Mereka kembali melangkah menyusuri lorong untuk menuju kamar Lan.

"Apakah Anda ingin membersihkan badan lebih dulu?"

Lagi, Lan hanya mengangguk. Dia belum pulih sepenuhnya. Jika di sampingnya adalah Nori, mungkin dia akan menunggu sehari lagi untuk benar-benar bangun. Tapi pria di sampingnya adalah orang yang tidak dia kenal. Tidak seperti Nori yang dia kenal dari sebelum lahir, Dusha terasa asing baginya. Jadi dia mencoba untuk waspada terhadap Dusha.

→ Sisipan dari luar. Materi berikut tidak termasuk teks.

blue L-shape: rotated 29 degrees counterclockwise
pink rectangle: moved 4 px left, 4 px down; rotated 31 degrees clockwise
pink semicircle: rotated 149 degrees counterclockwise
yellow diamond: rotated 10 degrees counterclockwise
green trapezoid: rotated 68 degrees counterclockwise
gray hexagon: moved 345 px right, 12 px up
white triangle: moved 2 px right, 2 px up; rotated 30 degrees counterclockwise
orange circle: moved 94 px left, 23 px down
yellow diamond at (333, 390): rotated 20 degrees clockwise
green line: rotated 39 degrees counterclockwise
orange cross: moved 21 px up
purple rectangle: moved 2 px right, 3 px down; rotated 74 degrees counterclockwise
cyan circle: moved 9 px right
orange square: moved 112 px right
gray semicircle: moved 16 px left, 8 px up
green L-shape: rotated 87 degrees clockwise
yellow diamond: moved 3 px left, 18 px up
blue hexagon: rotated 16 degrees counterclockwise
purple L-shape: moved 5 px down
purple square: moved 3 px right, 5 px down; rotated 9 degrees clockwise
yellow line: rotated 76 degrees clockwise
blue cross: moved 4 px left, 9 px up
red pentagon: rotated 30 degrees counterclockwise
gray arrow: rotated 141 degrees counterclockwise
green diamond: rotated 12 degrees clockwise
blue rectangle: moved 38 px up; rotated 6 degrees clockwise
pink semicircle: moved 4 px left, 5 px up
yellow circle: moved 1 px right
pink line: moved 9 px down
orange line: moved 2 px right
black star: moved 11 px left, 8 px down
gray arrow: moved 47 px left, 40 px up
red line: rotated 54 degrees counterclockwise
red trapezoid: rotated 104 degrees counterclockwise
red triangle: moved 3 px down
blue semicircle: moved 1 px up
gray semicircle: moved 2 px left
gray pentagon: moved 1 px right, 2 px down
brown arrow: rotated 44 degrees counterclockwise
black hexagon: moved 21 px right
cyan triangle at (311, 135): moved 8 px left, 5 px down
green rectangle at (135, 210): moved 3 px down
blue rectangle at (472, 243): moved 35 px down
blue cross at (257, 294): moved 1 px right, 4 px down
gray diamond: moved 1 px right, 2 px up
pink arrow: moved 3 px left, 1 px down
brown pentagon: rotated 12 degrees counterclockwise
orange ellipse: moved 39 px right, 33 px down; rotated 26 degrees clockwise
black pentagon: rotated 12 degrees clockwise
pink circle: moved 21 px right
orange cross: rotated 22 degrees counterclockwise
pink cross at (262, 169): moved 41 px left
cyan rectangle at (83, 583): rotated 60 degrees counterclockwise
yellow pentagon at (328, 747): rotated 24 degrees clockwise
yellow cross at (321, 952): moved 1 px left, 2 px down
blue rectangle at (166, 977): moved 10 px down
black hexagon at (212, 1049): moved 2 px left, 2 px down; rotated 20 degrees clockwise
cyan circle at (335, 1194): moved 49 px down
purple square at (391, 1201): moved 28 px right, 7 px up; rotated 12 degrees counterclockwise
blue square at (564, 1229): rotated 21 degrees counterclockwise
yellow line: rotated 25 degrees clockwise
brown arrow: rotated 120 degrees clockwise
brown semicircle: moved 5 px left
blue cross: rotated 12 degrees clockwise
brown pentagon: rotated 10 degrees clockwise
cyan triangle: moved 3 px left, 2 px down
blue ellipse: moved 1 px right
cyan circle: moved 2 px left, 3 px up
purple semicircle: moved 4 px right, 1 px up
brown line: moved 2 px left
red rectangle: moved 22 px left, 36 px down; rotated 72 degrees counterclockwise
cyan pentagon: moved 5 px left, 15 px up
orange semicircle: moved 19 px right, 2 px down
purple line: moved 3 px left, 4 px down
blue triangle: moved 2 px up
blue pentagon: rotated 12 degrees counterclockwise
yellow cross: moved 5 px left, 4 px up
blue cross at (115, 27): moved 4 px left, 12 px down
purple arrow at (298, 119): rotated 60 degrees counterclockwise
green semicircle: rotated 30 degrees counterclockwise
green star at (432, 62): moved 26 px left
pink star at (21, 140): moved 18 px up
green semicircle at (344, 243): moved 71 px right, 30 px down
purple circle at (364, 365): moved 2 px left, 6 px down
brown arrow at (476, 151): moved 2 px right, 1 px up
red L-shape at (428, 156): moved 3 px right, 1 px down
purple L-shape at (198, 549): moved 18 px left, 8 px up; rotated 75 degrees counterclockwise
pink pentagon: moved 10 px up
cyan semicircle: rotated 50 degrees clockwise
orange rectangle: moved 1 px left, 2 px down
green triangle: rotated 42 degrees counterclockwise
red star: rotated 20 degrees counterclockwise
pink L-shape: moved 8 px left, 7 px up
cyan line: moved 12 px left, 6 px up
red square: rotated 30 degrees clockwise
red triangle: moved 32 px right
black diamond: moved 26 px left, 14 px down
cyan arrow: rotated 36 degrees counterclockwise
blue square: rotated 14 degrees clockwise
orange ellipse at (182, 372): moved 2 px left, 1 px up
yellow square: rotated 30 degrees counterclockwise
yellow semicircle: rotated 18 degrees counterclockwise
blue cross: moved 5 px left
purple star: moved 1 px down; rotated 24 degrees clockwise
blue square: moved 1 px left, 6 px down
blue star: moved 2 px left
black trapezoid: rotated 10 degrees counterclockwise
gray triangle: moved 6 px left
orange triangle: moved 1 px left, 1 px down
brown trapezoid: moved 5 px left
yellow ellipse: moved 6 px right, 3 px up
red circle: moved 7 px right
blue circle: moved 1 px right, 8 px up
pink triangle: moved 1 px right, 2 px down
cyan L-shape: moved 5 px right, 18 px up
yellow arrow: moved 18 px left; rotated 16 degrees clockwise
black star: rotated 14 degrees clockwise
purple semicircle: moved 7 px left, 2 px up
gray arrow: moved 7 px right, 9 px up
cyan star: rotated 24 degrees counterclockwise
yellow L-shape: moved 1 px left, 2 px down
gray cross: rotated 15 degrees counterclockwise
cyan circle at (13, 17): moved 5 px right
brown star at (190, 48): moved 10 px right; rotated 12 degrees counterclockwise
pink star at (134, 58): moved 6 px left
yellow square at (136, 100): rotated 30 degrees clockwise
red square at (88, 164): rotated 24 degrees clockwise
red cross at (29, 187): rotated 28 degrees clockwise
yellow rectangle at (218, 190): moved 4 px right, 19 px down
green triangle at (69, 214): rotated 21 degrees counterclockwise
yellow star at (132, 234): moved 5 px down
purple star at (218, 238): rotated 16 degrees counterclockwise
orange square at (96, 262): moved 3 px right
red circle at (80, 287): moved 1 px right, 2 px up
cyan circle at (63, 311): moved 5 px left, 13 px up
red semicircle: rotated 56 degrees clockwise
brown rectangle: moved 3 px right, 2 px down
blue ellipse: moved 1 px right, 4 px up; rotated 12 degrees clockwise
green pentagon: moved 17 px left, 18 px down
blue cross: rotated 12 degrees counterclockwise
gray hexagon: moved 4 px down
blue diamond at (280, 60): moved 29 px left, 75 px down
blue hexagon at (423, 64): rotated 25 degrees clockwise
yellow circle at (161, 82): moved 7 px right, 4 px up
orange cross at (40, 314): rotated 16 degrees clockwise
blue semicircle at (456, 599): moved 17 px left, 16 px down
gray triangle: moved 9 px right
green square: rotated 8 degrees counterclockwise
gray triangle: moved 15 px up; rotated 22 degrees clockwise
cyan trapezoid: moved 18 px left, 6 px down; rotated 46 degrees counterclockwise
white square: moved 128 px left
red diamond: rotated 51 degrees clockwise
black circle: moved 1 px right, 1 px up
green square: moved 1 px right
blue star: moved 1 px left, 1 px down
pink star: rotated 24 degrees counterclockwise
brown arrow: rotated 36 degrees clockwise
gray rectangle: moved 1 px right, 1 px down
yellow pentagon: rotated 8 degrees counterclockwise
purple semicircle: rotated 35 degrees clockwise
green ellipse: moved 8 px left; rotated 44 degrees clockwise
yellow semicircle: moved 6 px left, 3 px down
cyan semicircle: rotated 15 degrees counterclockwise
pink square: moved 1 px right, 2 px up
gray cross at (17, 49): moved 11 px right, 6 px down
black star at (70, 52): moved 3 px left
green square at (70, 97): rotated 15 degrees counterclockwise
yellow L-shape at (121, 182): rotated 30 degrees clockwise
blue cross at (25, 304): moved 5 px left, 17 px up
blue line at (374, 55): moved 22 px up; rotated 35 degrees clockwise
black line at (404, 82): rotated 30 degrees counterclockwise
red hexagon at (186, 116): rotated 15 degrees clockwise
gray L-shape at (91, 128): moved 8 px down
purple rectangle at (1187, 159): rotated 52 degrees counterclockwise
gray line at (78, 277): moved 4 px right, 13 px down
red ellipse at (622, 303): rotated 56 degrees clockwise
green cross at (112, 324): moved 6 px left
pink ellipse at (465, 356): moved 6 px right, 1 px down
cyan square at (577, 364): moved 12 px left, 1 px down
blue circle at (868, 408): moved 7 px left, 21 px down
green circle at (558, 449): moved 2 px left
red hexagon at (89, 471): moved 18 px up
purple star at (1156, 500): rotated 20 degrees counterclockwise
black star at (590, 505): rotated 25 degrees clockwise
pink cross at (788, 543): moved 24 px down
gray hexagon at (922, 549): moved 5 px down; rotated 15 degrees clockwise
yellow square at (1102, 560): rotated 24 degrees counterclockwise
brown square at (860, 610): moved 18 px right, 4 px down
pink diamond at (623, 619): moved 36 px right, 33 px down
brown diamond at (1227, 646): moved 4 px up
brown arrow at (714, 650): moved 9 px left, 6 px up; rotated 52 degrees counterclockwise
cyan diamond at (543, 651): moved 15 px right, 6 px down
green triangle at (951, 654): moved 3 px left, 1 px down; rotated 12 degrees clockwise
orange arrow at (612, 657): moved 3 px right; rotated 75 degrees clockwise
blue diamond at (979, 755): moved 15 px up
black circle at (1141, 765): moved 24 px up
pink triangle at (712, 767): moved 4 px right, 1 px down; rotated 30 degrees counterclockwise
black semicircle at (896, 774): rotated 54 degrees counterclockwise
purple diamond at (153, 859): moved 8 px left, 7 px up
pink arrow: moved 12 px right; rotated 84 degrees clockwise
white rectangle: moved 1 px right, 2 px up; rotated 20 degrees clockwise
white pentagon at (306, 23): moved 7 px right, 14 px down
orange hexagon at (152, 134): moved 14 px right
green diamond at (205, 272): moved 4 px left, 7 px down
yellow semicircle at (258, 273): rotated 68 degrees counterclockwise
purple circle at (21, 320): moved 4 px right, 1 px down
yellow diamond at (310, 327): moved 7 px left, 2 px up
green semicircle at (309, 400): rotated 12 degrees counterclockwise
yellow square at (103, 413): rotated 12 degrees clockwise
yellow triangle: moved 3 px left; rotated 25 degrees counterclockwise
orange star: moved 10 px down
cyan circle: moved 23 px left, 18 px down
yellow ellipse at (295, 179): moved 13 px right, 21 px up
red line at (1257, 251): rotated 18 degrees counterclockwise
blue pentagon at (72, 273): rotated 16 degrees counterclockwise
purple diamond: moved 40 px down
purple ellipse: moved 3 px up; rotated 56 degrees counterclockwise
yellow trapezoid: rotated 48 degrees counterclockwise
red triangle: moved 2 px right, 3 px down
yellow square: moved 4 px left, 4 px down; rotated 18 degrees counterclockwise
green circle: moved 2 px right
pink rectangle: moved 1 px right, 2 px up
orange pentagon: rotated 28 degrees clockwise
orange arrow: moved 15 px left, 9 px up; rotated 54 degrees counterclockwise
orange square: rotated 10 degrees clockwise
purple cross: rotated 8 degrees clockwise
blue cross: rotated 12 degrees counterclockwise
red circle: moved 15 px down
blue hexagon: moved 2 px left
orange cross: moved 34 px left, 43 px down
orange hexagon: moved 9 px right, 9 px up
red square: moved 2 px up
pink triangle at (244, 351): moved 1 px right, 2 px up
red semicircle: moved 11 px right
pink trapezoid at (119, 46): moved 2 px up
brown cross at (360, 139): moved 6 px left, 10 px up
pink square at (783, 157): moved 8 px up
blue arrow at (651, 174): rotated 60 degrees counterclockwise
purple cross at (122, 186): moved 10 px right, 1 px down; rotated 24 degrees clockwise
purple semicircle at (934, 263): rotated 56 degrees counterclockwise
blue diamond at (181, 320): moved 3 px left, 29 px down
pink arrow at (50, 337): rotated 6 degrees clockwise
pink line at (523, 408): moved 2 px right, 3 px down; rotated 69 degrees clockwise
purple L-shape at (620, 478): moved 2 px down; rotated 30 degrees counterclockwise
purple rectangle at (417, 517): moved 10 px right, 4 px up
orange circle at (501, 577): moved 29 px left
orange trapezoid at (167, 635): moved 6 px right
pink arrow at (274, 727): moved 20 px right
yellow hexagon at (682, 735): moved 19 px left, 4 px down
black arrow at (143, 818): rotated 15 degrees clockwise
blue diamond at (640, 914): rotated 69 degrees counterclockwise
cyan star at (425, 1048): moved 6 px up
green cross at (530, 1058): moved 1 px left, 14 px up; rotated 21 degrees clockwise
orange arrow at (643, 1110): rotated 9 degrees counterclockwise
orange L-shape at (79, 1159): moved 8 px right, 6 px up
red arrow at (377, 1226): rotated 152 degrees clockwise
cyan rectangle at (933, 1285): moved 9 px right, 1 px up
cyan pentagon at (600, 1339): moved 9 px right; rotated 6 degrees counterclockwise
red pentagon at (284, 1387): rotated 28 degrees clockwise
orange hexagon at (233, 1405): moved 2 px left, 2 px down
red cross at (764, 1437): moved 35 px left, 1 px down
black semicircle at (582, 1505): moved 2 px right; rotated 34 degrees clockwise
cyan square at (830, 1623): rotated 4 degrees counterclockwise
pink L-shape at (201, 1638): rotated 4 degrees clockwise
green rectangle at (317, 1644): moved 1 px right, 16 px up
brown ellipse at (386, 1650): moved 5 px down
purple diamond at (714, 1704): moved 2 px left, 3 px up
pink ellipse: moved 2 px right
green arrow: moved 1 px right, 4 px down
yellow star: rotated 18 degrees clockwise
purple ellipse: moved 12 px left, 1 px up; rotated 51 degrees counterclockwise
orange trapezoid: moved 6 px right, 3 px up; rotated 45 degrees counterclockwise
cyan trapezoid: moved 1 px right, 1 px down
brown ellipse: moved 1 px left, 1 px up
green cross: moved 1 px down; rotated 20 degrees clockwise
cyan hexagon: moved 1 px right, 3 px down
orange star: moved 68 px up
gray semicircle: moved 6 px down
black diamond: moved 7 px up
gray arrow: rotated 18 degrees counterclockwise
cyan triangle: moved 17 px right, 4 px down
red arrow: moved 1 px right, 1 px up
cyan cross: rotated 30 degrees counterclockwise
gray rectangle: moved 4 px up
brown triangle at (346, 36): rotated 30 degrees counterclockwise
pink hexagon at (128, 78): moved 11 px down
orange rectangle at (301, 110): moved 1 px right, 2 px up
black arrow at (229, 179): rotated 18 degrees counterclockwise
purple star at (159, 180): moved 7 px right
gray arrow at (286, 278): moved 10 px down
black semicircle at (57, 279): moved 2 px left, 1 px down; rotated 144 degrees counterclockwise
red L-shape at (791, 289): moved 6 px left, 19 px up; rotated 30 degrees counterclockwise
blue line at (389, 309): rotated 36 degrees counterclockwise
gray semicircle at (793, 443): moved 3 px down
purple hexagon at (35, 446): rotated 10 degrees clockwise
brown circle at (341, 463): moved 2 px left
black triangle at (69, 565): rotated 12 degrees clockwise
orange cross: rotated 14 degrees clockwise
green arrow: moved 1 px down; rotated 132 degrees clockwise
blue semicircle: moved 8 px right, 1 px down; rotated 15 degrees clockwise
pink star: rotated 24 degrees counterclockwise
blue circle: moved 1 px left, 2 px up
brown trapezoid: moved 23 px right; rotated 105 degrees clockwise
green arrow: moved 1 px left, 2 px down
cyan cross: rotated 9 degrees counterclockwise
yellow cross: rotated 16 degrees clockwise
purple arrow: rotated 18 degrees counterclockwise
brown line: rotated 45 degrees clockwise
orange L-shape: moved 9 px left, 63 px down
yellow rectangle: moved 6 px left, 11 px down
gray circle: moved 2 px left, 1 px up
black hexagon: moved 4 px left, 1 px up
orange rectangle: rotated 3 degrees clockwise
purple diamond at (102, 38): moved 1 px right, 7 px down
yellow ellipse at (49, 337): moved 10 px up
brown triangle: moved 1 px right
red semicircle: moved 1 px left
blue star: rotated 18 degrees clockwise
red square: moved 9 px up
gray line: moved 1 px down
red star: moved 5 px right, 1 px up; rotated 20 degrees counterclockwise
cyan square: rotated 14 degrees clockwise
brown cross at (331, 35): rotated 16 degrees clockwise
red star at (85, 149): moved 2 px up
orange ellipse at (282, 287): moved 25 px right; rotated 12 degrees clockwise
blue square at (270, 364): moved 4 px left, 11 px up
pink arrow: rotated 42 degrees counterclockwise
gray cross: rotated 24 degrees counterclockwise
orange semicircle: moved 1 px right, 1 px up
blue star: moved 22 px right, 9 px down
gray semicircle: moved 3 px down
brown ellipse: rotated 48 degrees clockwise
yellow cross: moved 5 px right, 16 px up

Mereka berhenti ketika telah sampai di depan ruangan bercat coklat. Dengan tangan kirinya, Dusha membuka pintu kamar Lan dan membawa tuannya ke dalam. Membantunya untuk ke kamar mandi.

"Apakah saya perlu mematikan lampu, Tuan?"

"Tidak perlu."

Dusha melepaskan tubuh Lan dan membiarkan Lan berdiri sendiri setelah kedua kakinya cukup kuat untuk menopang tubuhnya, matanya masih tertutup. Lan membuka bajunya. Sementara itu Dusha menyalakan keran dan mengisi bak mandi. Dusha berbalik dan menjaga jarak dari Lan. Dari sana dia melihat bagaimana Lan tengah berdiri. Dia baru menyadari bahwa banyak hal yang berubah dari Lan sejak pertama kali dia melihat Lan dua puluh tahun yang lalu. Rambut merah-jingga panjang Lan tidak segelap dulu. Pandangan Dusha terus berkeliaran hingga pada tanda di lengan kanan Lan. Dua garis selebar 5 centimeter juga ikut memudar. Sementara itu ada yg aneh dengan gambar api dan matahari yg diapit oleh dua garis yang melingkari lengan atas Lan.

"Akh." Lan tiba-tiba merintih sembari mencengkeram lengan dimana tanda itu berada.

"Tuan." Dusha terlihat terkejut lalu segera berlari ke arah Lan.